RedHill Biopharma has initiated a Phase III clinical trial of RHB-102, an oral, extended-release, once-daily formulation of the antiemetic drug ondansetron, to treat patients suffering from acute gastroenteritis.
Ondansetron is a 5-HT3 antagonist and the active pharmaceutical ingredient in RHB-102.
The trial is designed to evaluate the safety and efficacy of RHB-102 in patients with gastroenteritis, which is an inflammation of the gastrointestinal tract that causes, among other symptoms, nausea and vomiting.
Approximately 320 adults and children over 12 years of age who suffer from acute gastroenteritis will be enrolled in RHB-102 GUARD study, which will be conducted in up to ten clinical sites in the US.
In the randomised, double-blind, placebo-controlled, parallel group Phase III trial, patients will be given either RHB-102 or a placebo.
The primary endpoint of the trial is the absence of vomiting from 30 minutes after the first dose through the discharge from the emergency department, while secondary endpoints include frequency of vomiting, severity and time to resolution of nausea, and time to resumption of normal activities.
The company intends to report top-line results from the RHB-102 Phase III trial in the second half of 2015.

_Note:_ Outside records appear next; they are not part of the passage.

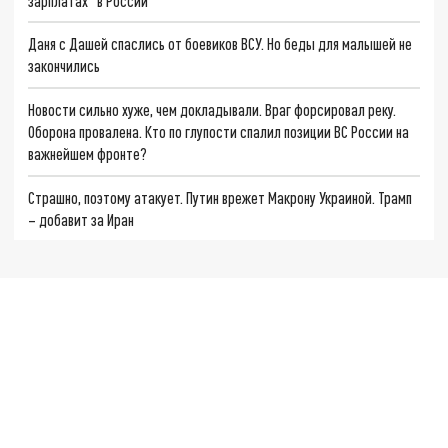
зарплатах" в России
Даня с Дашей спаслись от боевиков ВСУ. Но беды для малышей не
закончились
Новости сильно хуже, чем докладывали. Враг форсировал реку.
Оборона провалена. Кто по глупости спалил позиции ВС России на
важнейшем фронте?
Страшно, поэтому атакует. Путин врежет Макрону Украиной. Трамп
– добавит за Иран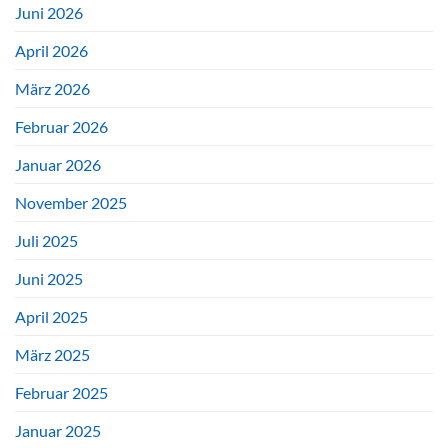
Juni 2026
April 2026
März 2026
Februar 2026
Januar 2026
November 2025
Juli 2025
Juni 2025
April 2025
März 2025
Februar 2025
Januar 2025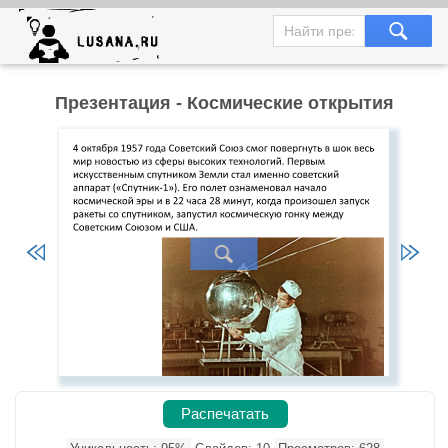
Презентация - Космические открытия
Распечатать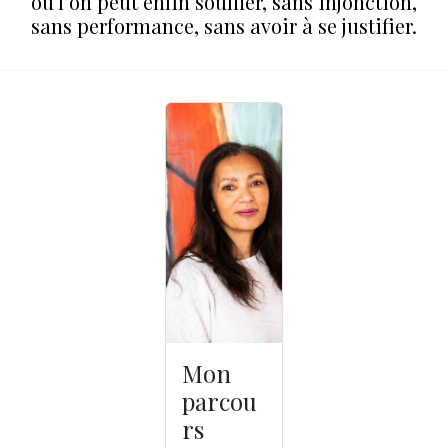
où l’on peut enfin souffler, sans injonction,
sans performance, sans avoir à se justifier.
Mon
parcou
rs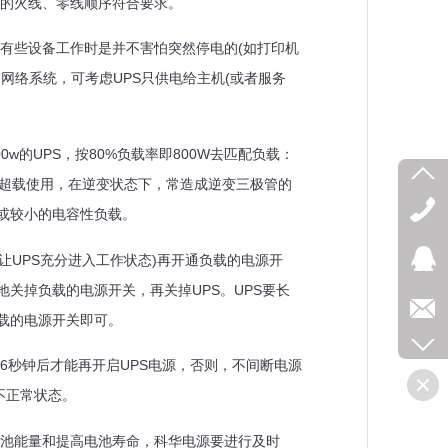
接市电的火线、零线顺序符合要求。
但有些设备工作时是并不害怕突然停电的(如打印机
网络系统，可考虑UPS只供电给主机(或者服务
资。
0w的UPS，按80%负载率即800W去匹配负载：
)。如果超载使用，在逆变状态下，常造成逆变三极管的
电用或较小的电容性负载。
，让UPS充分进入工作状态)再开通负载的电源开
关掉负载的电源开关，再关掉UPS。UPS要长
等负载的电源开关即可。
待6秒钟后才能再开启UPS电源，否则，不间断电源
出的不正常状态。
电池能量和提高电池寿命，科华电源要进行及时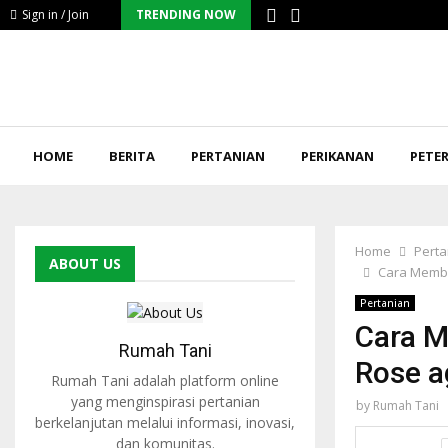
Sign in / Join
TRENDING NOW
HOME
BERITA
PERTANIAN
PERIKANAN
PETE
Home
Perta
ABOUT US
Cara Membe
Pertanian
Cara M
Rumah Tani
Rose a
Rumah Tani adalah platform online
yang menginspirasi pertanian
by
Rumah Tani
berkelanjutan melalui informasi, inovasi,
dan komunitas.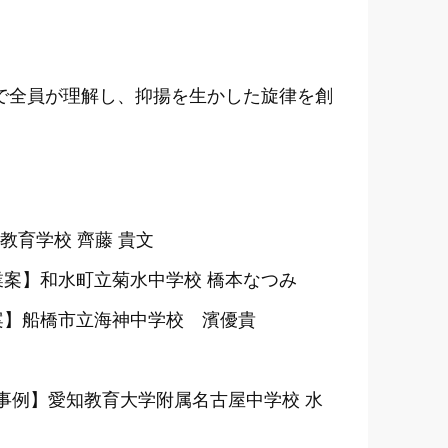
とで全員が理解し、抑揚を生かした旋律を創
教育学校 齊藤 貴文
業案】和水町立菊水中学校 橋本なつみ
案】船橋市立海神中学校 濱優貴
事例】愛知教育大学附属名古屋中学校 水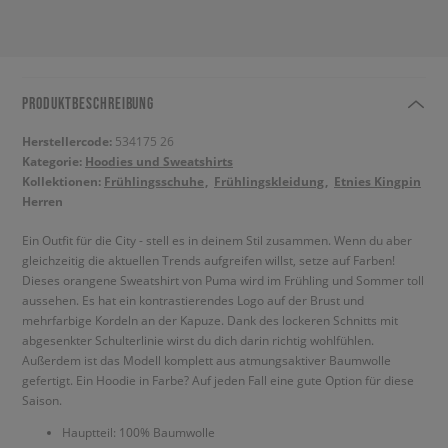
PRODUKTBESCHREIBUNG
Herstellercode:
534175 26
Kategorie:
Hoodies und Sweatshirts
Kollektionen:
Frühlingsschuhe
Frühlingskleidung
Etnies Kingpin
Herren
Ein Outfit für die City - stell es in deinem Stil zusammen. Wenn du aber
gleichzeitig die aktuellen Trends aufgreifen willst, setze auf Farben!
Dieses orangene Sweatshirt von Puma wird im Frühling und Sommer toll
aussehen. Es hat ein kontrastierendes Logo auf der Brust und
mehrfarbige Kordeln an der Kapuze. Dank des lockeren Schnitts mit
abgesenkter Schulterlinie wirst du dich darin richtig wohlfühlen.
Außerdem ist das Modell komplett aus atmungsaktiver Baumwolle
gefertigt. Ein Hoodie in Farbe? Auf jeden Fall eine gute Option für diese
Saison.
Hauptteil: 100% Baumwolle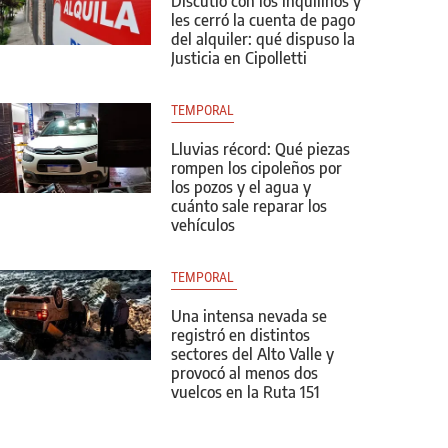
Discutió con los inquilinos y
les cerró la cuenta de pago
del alquiler: qué dispuso la
Justicia en Cipolletti
TEMPORAL
Lluvias récord: Qué piezas
rompen los cipoleños por
los pozos y el agua y
cuánto sale reparar los
vehículos
TEMPORAL 
Una intensa nevada se
registró en distintos
sectores del Alto Valle y
provocó al menos dos
vuelcos en la Ruta 151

After discussions with the FDA and the UK Medicines and Healthcare Products Regulatory Agency (MHRA), the GUARD trial is intended to support potential future submissions of marketing applications in both the US and Europe for this indication.
If approved by the FDA, RHB-102 could become the first-ever 5-HT3 antiemetic drug indicated to treat acute gastroenteritis.

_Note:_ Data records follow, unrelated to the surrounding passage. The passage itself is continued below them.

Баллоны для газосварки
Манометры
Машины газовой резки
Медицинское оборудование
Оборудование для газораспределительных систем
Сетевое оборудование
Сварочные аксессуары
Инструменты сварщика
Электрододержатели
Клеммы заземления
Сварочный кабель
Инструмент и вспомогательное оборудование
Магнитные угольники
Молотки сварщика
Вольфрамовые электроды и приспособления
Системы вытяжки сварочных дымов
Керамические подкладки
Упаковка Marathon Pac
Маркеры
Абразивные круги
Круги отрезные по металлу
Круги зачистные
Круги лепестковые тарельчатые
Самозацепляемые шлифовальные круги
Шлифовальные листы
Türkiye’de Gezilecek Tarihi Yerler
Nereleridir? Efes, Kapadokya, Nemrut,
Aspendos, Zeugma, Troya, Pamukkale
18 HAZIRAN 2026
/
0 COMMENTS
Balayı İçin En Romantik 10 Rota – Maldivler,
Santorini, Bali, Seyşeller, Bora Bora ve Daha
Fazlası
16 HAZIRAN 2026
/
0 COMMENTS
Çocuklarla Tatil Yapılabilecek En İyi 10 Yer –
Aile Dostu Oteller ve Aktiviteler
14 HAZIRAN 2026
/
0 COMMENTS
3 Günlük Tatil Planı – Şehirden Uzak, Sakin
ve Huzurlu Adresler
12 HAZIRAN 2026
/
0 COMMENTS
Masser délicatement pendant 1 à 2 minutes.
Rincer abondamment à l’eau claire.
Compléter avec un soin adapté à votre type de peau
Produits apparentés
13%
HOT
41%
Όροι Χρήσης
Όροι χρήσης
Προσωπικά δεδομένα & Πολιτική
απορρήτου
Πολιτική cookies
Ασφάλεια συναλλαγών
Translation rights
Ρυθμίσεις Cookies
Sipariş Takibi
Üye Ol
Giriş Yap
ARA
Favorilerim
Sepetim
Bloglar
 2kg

RedHill Research and Development senior vice-president Dr Reza Fathi said: “It is the third GI-focused Phase III study that RedHill is currently conducting in the US, along with the RHB-104 MAP US study for Crohn’s disease and the RHB-105 ERADICATE Hp study for H pylori infection.”
Separately, the company is pursuing marketing approval of RHB-102 for the indications of chemotherapy-induced and radiotherapy-induced nausea and vomiting (CINV and RINV respectively) in the US and Europe.